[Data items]
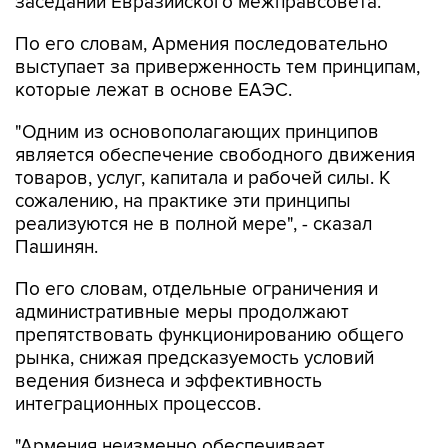
По его словам, Армения последовательно
выступает за приверженность тем принципам,
которые лежат в основе ЕАЭС.
"Одним из основополагающих принципов
является обеспечение свободного движения
товаров, услуг, капитала и рабочей силы. К
сожалению, на практике эти принципы
реализуются не в полной мере", - сказал
Пашинян.
По его словам, отдельные ограничения и
административные меры продолжают
препятствовать функционированию общего
рынка, снижая предсказуемость условий
ведения бизнеса и эффективность
интеграционных процессов.
"Армения неизменно обеспечивает
максимально благоприятные, равные и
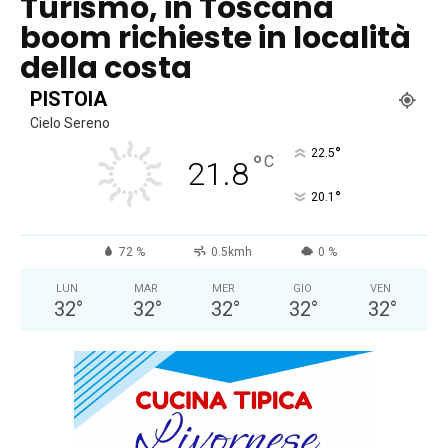
Turismo, in Toscana
boom richieste in località
della costa
PISTOIA
Cielo Sereno
°
22.5
°
C
21.8
°
20.1
72 %
0.5kmh
0 %
LUN
MAR
MER
GIO
VEN
32
°
32
°
32
°
32
°
32
°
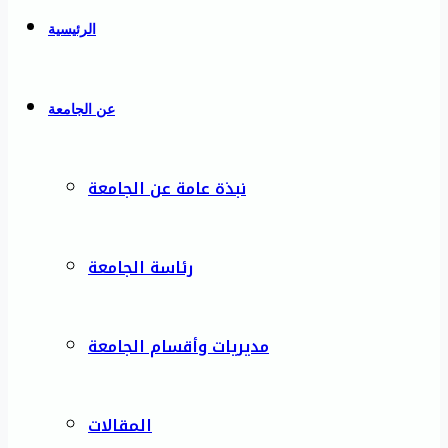
الرئيسية
عن الجامعة
نبذة عامة عن الجامعة
رئاسة الجامعة
مديريات وأقسام الجامعة
المقالات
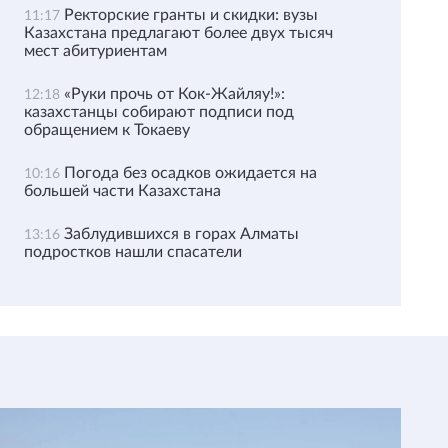
Ректорские гранты и скидки: вузы
11:17
Казахстана предлагают более двух тысяч
мест абитуриентам
«Руки прочь от Кок-Жайляу!»:
12:18
казахстанцы собирают подписи под
обращением к Токаеву
Погода без осадков ожидается на
10:16
большей части Казахстана
Заблудившихся в горах Алматы
13:16
подростков нашли спасатели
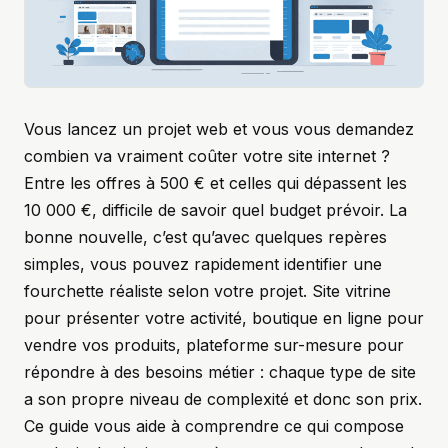
Vous lancez un projet web et vous vous demandez
combien va vraiment coûter votre site internet ?
Entre les offres à 500 € et celles qui dépassent les
10 000 €, difficile de savoir quel budget prévoir. La
bonne nouvelle, c’est qu’avec quelques repères
simples, vous pouvez rapidement identifier une
fourchette réaliste selon votre projet. Site vitrine
pour présenter votre activité, boutique en ligne pour
vendre vos produits, plateforme sur-mesure pour
répondre à des besoins métier : chaque type de site
a son propre niveau de complexité et donc son prix.
Ce guide vous aide à comprendre ce qui compose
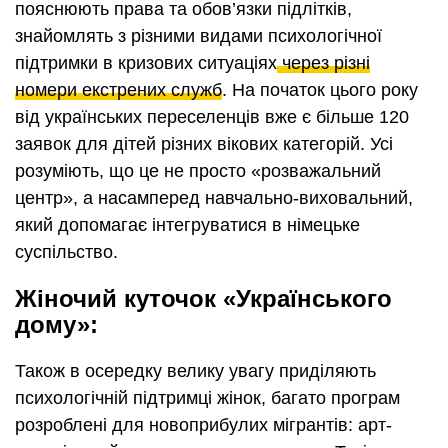
пояснюють права та обов’язки підлітків,
знайомлять з різними видами психологічної
підтримки в кризових ситуаціях
через різні
номери екстрених служб
. На початок цього року
від українських переселенців вже є більше 120
заявок для дітей різних вікових категорій. Усі
розуміють, що це не просто «розважальний
центр», а насамперед навчально-виховальний,
який допомагає інтегруватися в німецьке
суспільство.
Жіночий куточок «Українського
дому»:
Також в осередку велику увагу приділяють
психологічній підтримці жінок, багато програм
розроблені для новоприбулих мігрантів: арт-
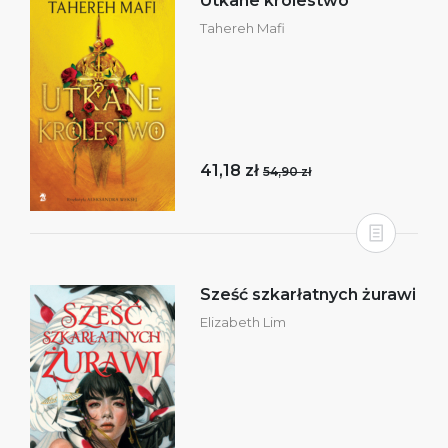
Utkane królestwo
Tahereh Mafi
41,18 zł
54,90 zł
Sześć szkarłatnych żurawi
Elizabeth Lim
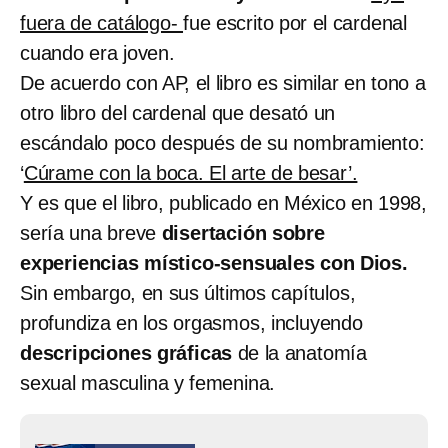
fuera de catálogo-
fue escrito por el cardenal
cuando era joven.
De acuerdo con AP, el libro es similar en tono a
otro libro del cardenal que desató un
escándalo poco después de su nombramiento:
‘
Cúrame con la boca. El arte de besar’.
Y es que el libro, publicado en México en 1998,
sería una breve
disertación sobre
experiencias místico-sensuales con Dios.
Sin embargo, en sus últimos capítulos,
profundiza en los orgasmos, incluyendo
descripciones gráficas
de la anatomía
sexual masculina y femenina.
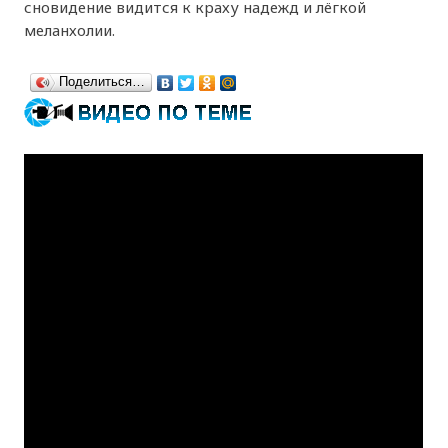
сновидение видится к краху надежд и лёгкой
меланхолии.
Поделиться…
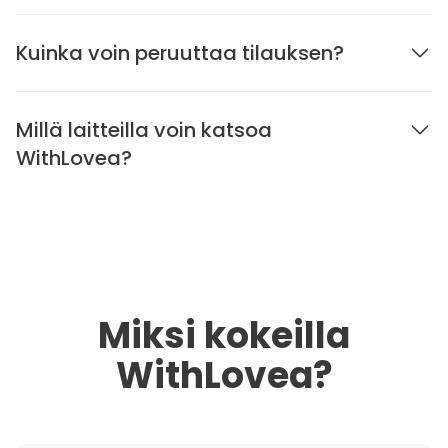
Kuinka voin peruuttaa tilauksen?
Millä laitteilla voin katsoa
WithLovea?
Miksi kokeilla
WithLovea?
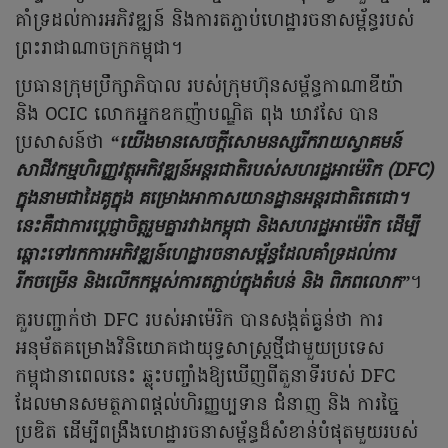
គាំទ្រដល់ការអភិវឌ្ឍន៍ និងការតភ្ជាប់ហេដ្ឋារចនាសម្ព័ន្ធរបស់
ព្រះរាជាណាចក្រកម្ពុជា។
ប្រធានក្រុមប្រឹក្សាភិបាល របស់ក្រុមហ៊ុនសម្ព័ន្ធកាណាឌីយ៉ា
និង OCIC លោកអ្នកឧកញ៉ាបណ្ឌិត ពុង ឃាវសែ បាន
ប្រសាសន៍ថា
“យើងមានសេចក្តីសោមនស្សរីករាយស្វាគមន៍
សាជីវកម្មហិរញ្ញវត្ថុអភិវឌ្ឍន៍អន្តរជាតិរបស់សហរដ្ឋអាម៉េរិក (DFC)
ក្នុងនាមជាដៃគូក្នុង គម្រោងអាកាសយានដ្ឋានអន្តរជាតិតេជោ។
នេះគឺជាការប្តេជ្ញាចិត្តរួមគ្នារវាងកម្ពុជា និងសហរដ្ឋអាម៉េរិក ដើម្បី
ឆ្ពោះទៅរកការអភិវឌ្ឍន៍ហេដ្ឋារចនាសម្ព័ន្ធដែលគាំទ្រដល់ការ
រីកចម្រើន និងលើកកម្ពស់ការតភ្ជាប់ក្នុងតំបន់ និង ពិភពលោក”
។
គួរបញ្ជាក់ថា DFC របស់អាម៉េរិក បានសង្កត់ធ្ងន់ថា ការ
អនុម័តគម្រោងវិនិយោគជាយុទ្ធសាស្ត្រថ្មីជាមួយប្រទេស
កម្ពុជានាពេលនេះ ឆ្លុះបញ្ចាំងឱ្យឃើញពីតួនាទីរបស់ DFC
ដែលមានសមត្ថភាពផ្តល់ហិរញ្ញប្បទាន ជំនាញ និង ការច្នៃ
ប្រឌិត ដើម្បីពង្រឹងហេដ្ឋារចនាសម្ព័ន្ធដ៏សំខាន់បំផុតមួយរបស់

Task prompt.
Whenever a line in the records above contains the string "Казахстана", copy that line.

Finished task.
Казахстана предлагают более двух тысяч
большей части Казахстана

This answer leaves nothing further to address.